After two years in Port Elgin, the Leafs made a pre-season move in 1930, convening their training camp that year in Parry Sound, Ontario, the last two weeks of October.

It wasn’t such an auspicious start: a group of ten players making their way north in their own cars from Toronto got stopped by a blizzard at Orillia, and had to continue by train. They all got there, though, eventually, checking in to the Kipling Hotel. Monday morning the drillmaster, Corporal Joe Coyne, led them out into the snow.

“The players had a dog trot through the town and around and over a few small hills,” reported The Globe, “then they entered the curling rink for a series of floor exercises.” Red Horner and Hap Day wrestled during a short break, then the team was back to it: “The morning drill concluded with another jog through the town and the relay event up the big hill beside the hotel.”
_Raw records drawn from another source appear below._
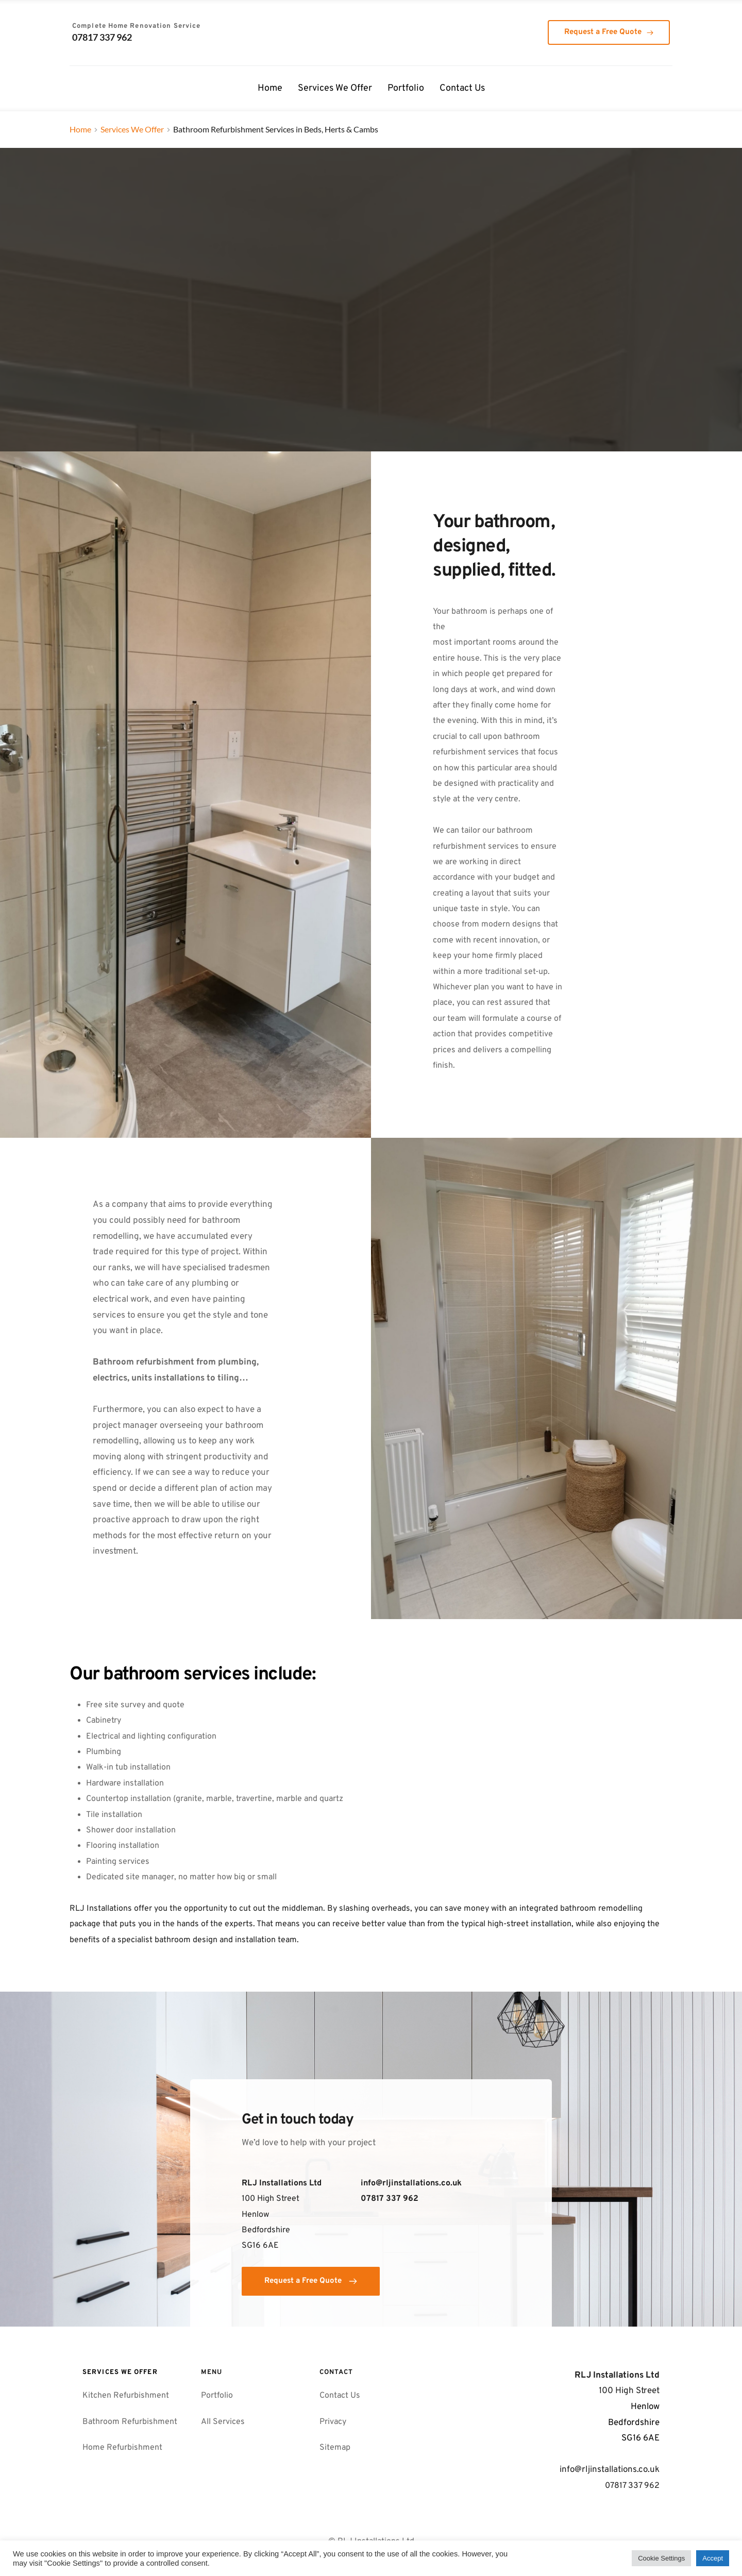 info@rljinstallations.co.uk (411, 2183)
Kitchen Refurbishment (126, 2395)
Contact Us (339, 2395)
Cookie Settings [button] (661, 2558)
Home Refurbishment (122, 2448)
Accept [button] (712, 2558)
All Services (223, 2422)
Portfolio (217, 2395)
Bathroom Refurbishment (130, 2422)
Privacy (332, 2422)
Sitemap (335, 2448) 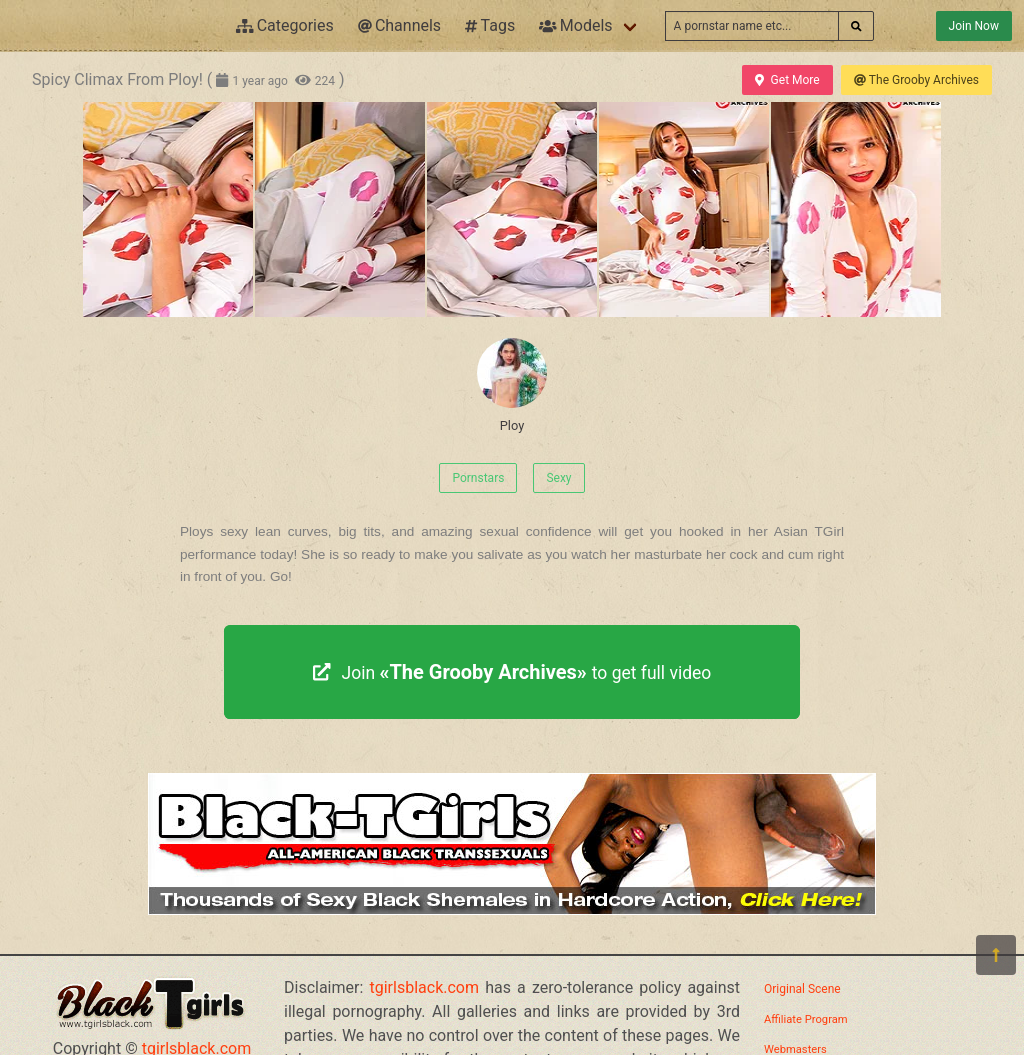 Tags (490, 25)
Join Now (974, 26)
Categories (285, 25)
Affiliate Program (806, 1019)
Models (575, 25)
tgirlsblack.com (425, 987)
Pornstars (478, 478)
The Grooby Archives (916, 80)
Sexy (558, 478)
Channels (399, 25)
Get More (787, 80)
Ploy (512, 385)
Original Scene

The team was comfortable, and well-received by the community. A local jeweler loaned the players a radio, and when the weather cleared, a crew of them got out on the golf course: Busher Jackson and Charlie Conacher, Andy Blair, Harold Cotton Art Duncan, Benny Grant. Trainer Tim (a.k.a. Tommy) Daly went fishing with Lorne Chabot and Ace Bailey, returning with 21 “specimens.” Saturday night of the first week, the management of the Mansion House Hotel treated the visitors to a duck dinner.

King Clancy arrived on the morning of the second Monday. He’d been granted a week’s leave to tie up his affairs in Ottawa. That included a goodbye visit to his former Senator teammates as they gathered at the Auditorium for coach Newsy Lalonde’s first practice of the year.

Manager Dave Gill gave a speech, “brief and feeling,” wished Clancy godspeed. He was the one to present Clancy with the gift the players had got him: “a handsome wrist watch.”

Everybody was crying, The Ottawa Journal reported. “King made the rounds of the players and gave each and every one a cordial handclasp” — including Art Smith and Eric Pettinger, the players for whom he’d been exchanged.

Last thing before he headed off to catch his train, Clancy presented trainer Eddie Gleason with a fountain pen.

Now, in Parry Sound, he donned his Maple Leaf and looked ahead. His condition was good, a special dispatch in The Globe appraised, and he was more than ready to swing into action.

When the season got underway in mid-November started with confidence, going undefeated in their first five games. Clancy didn’t quite get them a Cup that year — the following March, Toronto lost out in the playoff quarter-finals to Chicago. The year after that was better: in 1932, the team won its first Leafs’ Stanley Cup, beating the New York Rangers.

Clancy’s old Senators were headed the other way, of course: further financial troubles saw them up and move to St. Louis in 1934.